__Task statement__: Scan the records below for the string "prompt" and return every line where it appears.

__Material for the task__:
--- --- ---

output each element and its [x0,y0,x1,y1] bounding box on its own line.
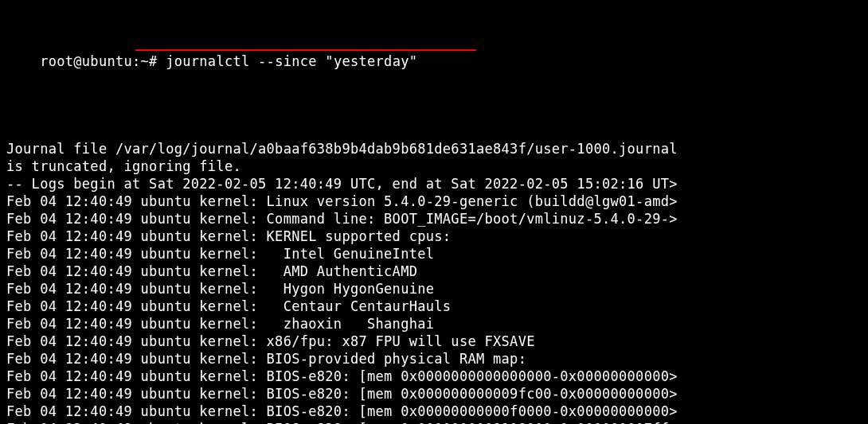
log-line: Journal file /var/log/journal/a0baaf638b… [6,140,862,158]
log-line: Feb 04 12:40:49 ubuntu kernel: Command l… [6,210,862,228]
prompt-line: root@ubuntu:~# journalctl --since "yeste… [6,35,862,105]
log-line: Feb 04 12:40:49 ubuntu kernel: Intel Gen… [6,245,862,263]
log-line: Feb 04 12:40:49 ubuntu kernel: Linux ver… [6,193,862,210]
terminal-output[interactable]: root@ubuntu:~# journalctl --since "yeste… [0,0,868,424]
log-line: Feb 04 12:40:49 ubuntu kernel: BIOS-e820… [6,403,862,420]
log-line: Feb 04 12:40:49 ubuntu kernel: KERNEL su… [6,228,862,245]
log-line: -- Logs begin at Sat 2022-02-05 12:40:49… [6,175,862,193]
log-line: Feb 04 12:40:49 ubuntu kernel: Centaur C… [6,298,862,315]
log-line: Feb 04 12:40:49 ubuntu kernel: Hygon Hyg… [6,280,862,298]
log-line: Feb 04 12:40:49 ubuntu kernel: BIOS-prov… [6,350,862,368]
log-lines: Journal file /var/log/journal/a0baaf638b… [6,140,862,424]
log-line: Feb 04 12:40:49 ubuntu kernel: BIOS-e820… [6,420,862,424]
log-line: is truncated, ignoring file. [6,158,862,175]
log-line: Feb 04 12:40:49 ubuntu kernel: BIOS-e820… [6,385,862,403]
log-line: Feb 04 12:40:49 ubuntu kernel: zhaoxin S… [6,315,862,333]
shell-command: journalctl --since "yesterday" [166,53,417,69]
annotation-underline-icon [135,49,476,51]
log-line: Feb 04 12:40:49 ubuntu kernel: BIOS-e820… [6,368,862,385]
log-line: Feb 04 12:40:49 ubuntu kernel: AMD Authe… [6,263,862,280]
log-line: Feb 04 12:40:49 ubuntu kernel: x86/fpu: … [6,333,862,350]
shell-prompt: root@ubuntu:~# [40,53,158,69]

--- --- ---

__Output of the exercise__:
prompt-line: root@ubuntu:~# journalctl --since "yeste… [6,35,862,105]
shell-prompt: root@ubuntu:~# [40,53,158,69]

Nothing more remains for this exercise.